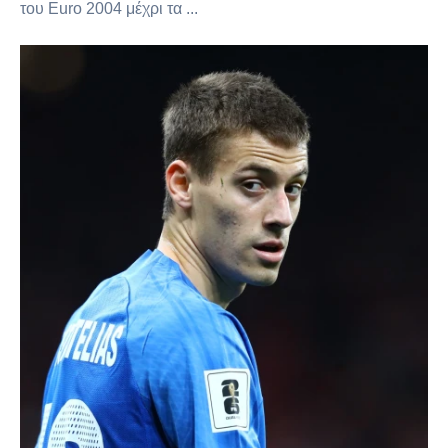
του Euro 2004 μέχρι τα ...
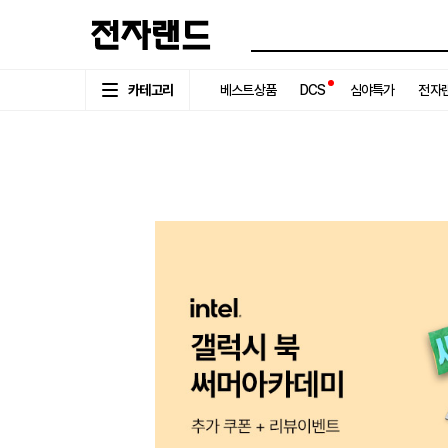
카테고리
베스트상품
DCS
심야특가
전자랜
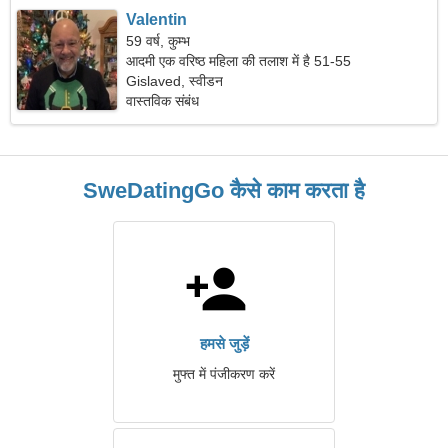
Valentin
59 वर्ष, कुम्भ
आदमी एक वरिष्ठ महिला की तलाश में है 51-55
Gislaved, स्वीडन
वास्तविक संबंध
SweDatingGo कैसे काम करता है
हमसे जुड़ें
मुफ्त में पंजीकरण करें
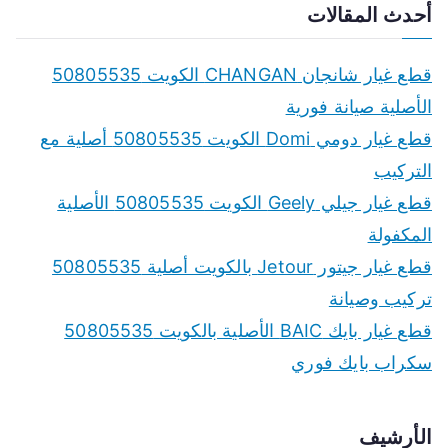
a
أحدث المقالات
r
c
قطع غيار شانجان CHANGAN الكويت 50805535
h
الأصلية صيانة فورية
f
قطع غيار دومي Domi الكويت 50805535 أصلية مع
o
التركيب
r
قطع غيار جيلي Geely الكويت 50805535 الأصلية
:
المكفولة
قطع غيار جيتور Jetour بالكويت أصلية 50805535
تركيب وصيانة
قطع غيار بايك BAIC الأصلية بالكويت 50805535
سكراب بايك فوري
الأرشيف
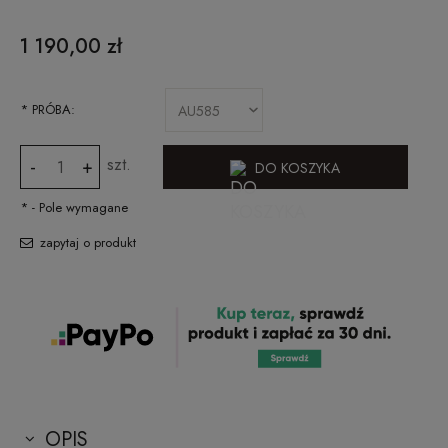
CENA NIE ZAWIERA EWENTUALNYCH KOSZTÓW PŁATNOŚCI
1 190,00 zł
*
PRÓBA:
szt.
-
+
DO KOSZYKA
*
- Pole wymagane
zapytaj o produkt
OPIS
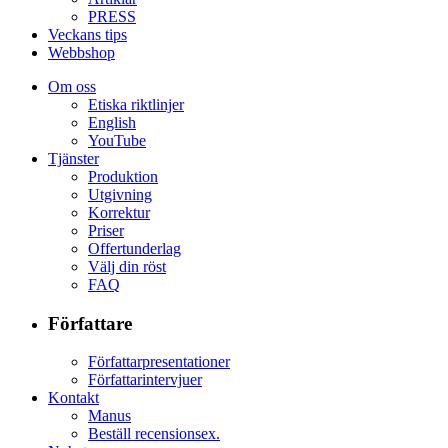
PRESS
Veckans tips
Webbshop
Om oss
Etiska riktlinjer
English
YouTube
Tjänster
Produktion
Utgivning
Korrektur
Priser
Offertunderlag
Välj din röst
FAQ
Författare
Författarpresentationer
Författarintervjuer
Kontakt
Manus
Beställ recensionsex.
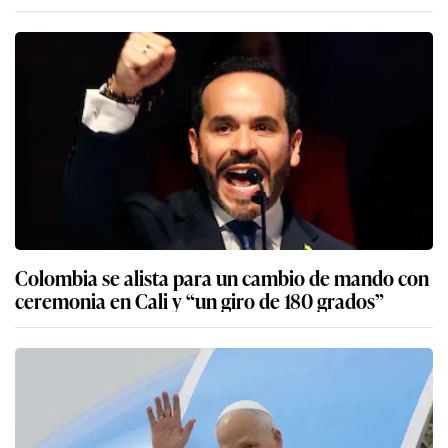
Colombia se alista para un cambio de mando con
ceremonia en Cali y “un giro de 180 grados”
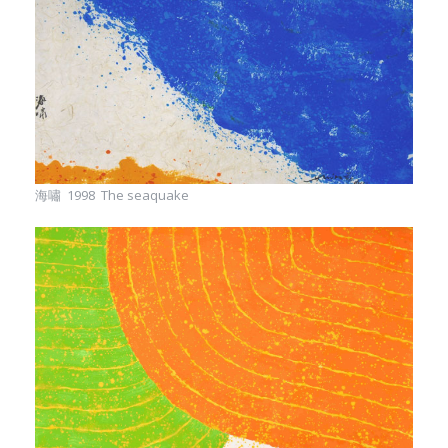
海嘯 1998 The seaquake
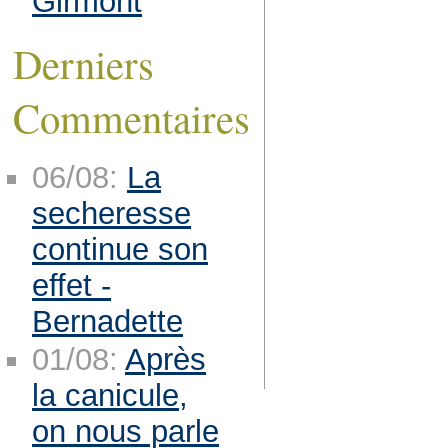
Girmont
Derniers
Commentaires
06/08:
La
secheresse
continue son
effet -
Bernadette
01/08:
Après
la canicule,
on nous parle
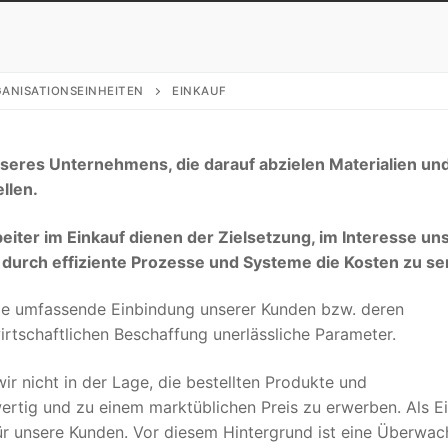
ANISATIONSEINHEITEN
EINKAUF
unseres Unternehmens, die darauf abzielen Materialien un
llen.
beiter im Einkauf dienen der Zielsetzung, im Interesse un
 durch effiziente Prozesse und Systeme die Kosten zu se
die umfassende Einbindung unserer Kunden bzw. deren
irtschaftlichen Beschaffung unerlässliche Parameter.
ir nicht in der Lage, die bestellten Produkte und
wertig und zu einem marktüblichen Preis zu erwerben. Als E
 für unsere Kunden. Vor diesem Hintergrund ist eine Überwa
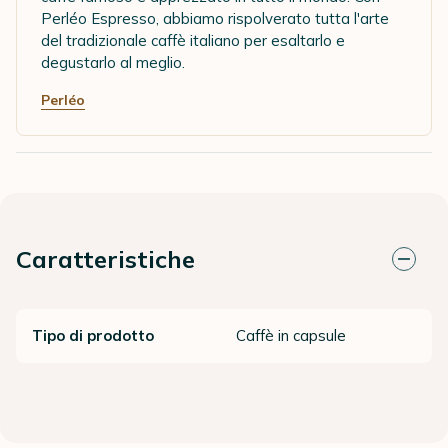
Perléo Espresso, abbiamo rispolverato tutta l'arte
del tradizionale caffè italiano per esaltarlo e
degustarlo al meglio.
Perléo
Caratteristiche
Tipo di prodotto
Caffè in capsule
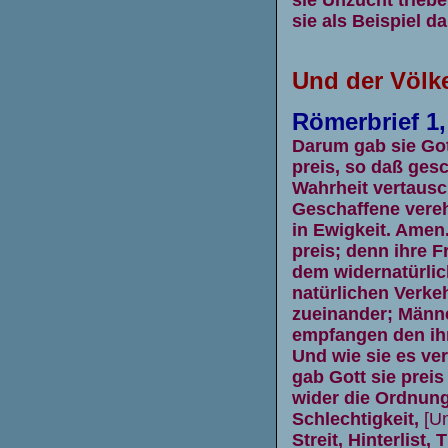
sie Unzucht trieb
sie als Beispiel d
Und der Völke
Römerbrief 1
Darum gab sie Got
preis, so daß ges
Wahrheit vertausc
Geschaffene verehr
in Ewigkeit. Amen
preis; denn ihre 
dem widernatürlic
natürlichen Verkeh
zueinander; Männ
empfangen den ihr
Und wie sie es ver
gab Gott sie preis
wider die Ordnung i
Schlechtigkeit,
[Un
Streit, Hinterlist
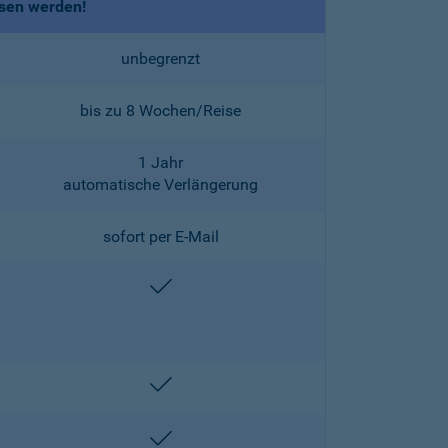
ssen werden!
unbegrenzt
bis zu 8 Wochen/Reise
1 Jahr
automatische Verlängerung
sofort per E-Mail
enthalten
enthalten
enthalten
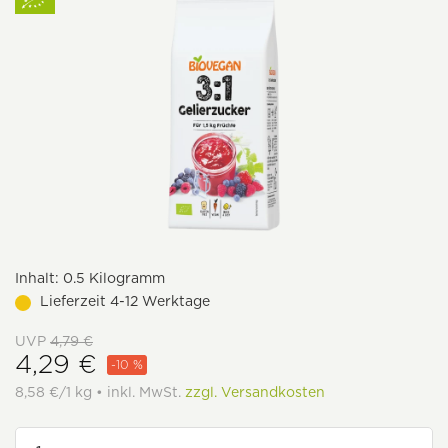
Inhalt:
0.5 Kilogramm
Lieferzeit 4-12 Werktage
UVP
4,79 €
4,29 €
-10 %
8,58 €/1 kg • inkl. MwSt.
zzgl. Versandkosten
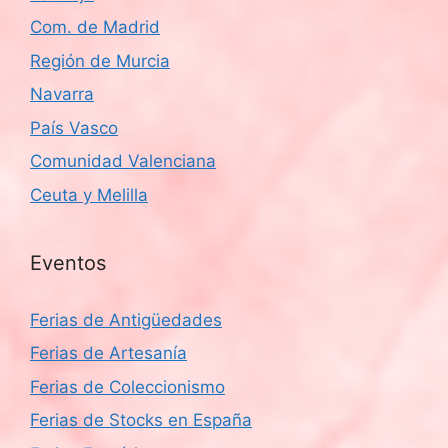
Com. de Madrid
Región de Murcia
Navarra
País Vasco
Comunidad Valenciana
Ceuta y Melilla
Eventos
Ferias de Antigüedades
Ferias de Artesanía
Ferias de Coleccionismo
Ferias de Stocks en España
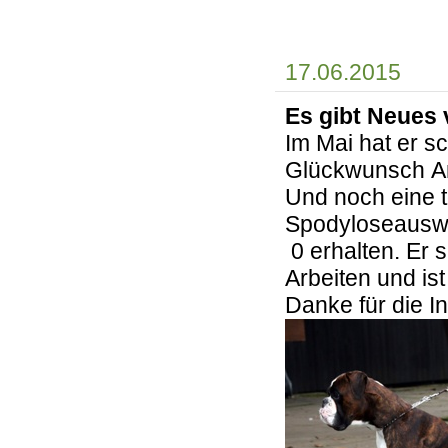
17.06.2015
Es gibt Neues 
Im Mai hat er s
Glückwunsch A
Und noch eine t
Spodyloseauswe
0 erhalten. Er 
Arbeiten und is
Danke für die I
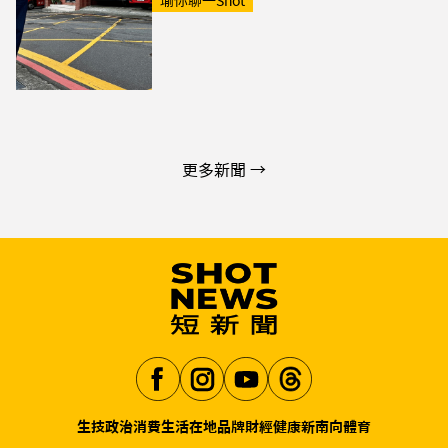
瑜你聊一Shot
更多新聞 →
生技
政治
消費生活
在地品牌
財經
健康
新南向
體育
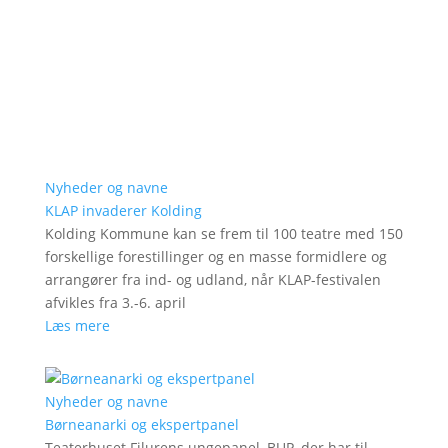
Nyheder og navne
KLAP invaderer Kolding
Kolding Kommune kan se frem til 100 teatre med 150
forskellige forestillinger og en masse formidlere og
arrangører fra ind- og udland, når KLAP-festivalen
afvikles fra 3.-6. april
Læs mere
Nyheder og navne
Børneanarki og ekspertpanel
Teaterhuset Filurens ungepanel, BUP, der har til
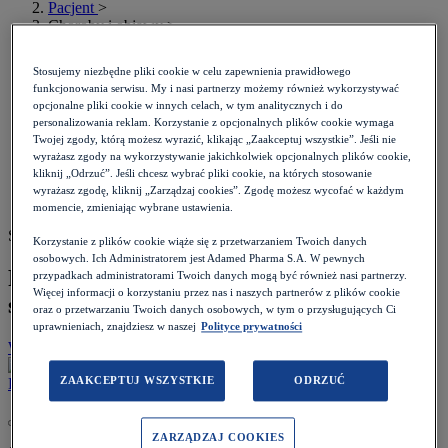
Pacjent
>
Choroby i objawy
>
Choroby wieku dziecięcego
>
Program szczepień ochronnych - jakie szczepionki są
Stosujemy niezbędne pliki cookie w celu zapewnienia prawidłowego
obowiązkowe dla dzieci?
funkcjonowania serwisu. My i nasi partnerzy możemy również wykorzystywać
opcjonalne pliki cookie w innych celach, w tym analitycznych i do
personalizowania reklam. Korzystanie z opcjonalnych plików cookie wymaga
Twojej zgody, którą możesz wyrazić, klikając „Zaakceptuj wszystkie”. Jeśli nie
wyrażasz zgody na wykorzystywanie jakichkolwiek opcjonalnych plików cookie,
kliknij „Odrzuć”. Jeśli chcesz wybrać pliki cookie, na których stosowanie
wyrażasz zgodę, kliknij „Zarządzaj cookies”. Zgodę możesz wycofać w każdym
momencie, zmieniając wybrane ustawienia.
Szacowany czas czytania: 10 minut
Korzystanie z plików cookie wiąże się z przetwarzaniem Twoich danych
osobowych. Ich Administratorem jest Adamed Pharma S.A. W pewnych
Program szczepień ochronnych - jakie
przypadkach administratorami Twoich danych mogą być również nasi partnerzy.
Więcej informacji o korzystaniu przez nas i naszych partnerów z plików cookie
szczepionki są obowiązkowe dla dzieci?
oraz o przetwarzaniu Twoich danych osobowych, w tym o przysługujących Ci
uprawnieniach, znajdziesz w naszej
Polityce prywatności
Wróć do listy
Data:
18.10.2022
ZAAKCEPTUJ WSZYSTKIE
ODRZUĆ
Lek. Katarzyna Gugała
ZARZĄDZAJ COOKIES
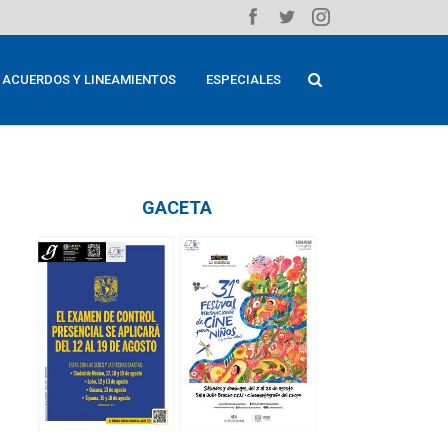
ACUERDOS Y LINEAMIENTOS
ESPECIALES
GACETA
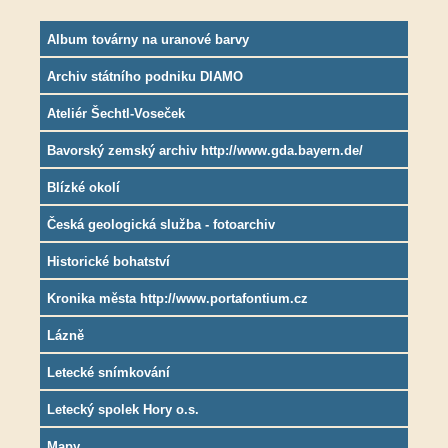
Album továrny na uranové barvy
Archiv státního podniku DIAMO
Ateliér Šechtl-Voseček
Bavorský zemský archiv http://www.gda.bayern.de/
Blízké okolí
Česká geologická služba - fotoarchiv
Historické bohatství
Kronika města http://www.portafontium.cz
Lázně
Letecké snímkování
Letecký spolek Hory o.s.
Mapy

▶ [Exercise prompt]: Look above for the line containing "Choroby wieku dziecięcego". Output from there through the line containing "personalizowania reklam. Korzystanie", exactly and inclusively.

▶ [Your response]:
Choroby wieku dziecięcego
>
Program szczepień ochronnych - jakie szczepionki są
Stosujemy niezbędne pliki cookie w celu zapewnienia prawidłowego
obowiązkowe dla dzieci?
funkcjonowania serwisu. My i nasi partnerzy możemy również wykorzystywać
opcjonalne pliki cookie w innych celach, w tym analitycznych i do
personalizowania reklam. Korzystanie z opcjonalnych plików cookie wymaga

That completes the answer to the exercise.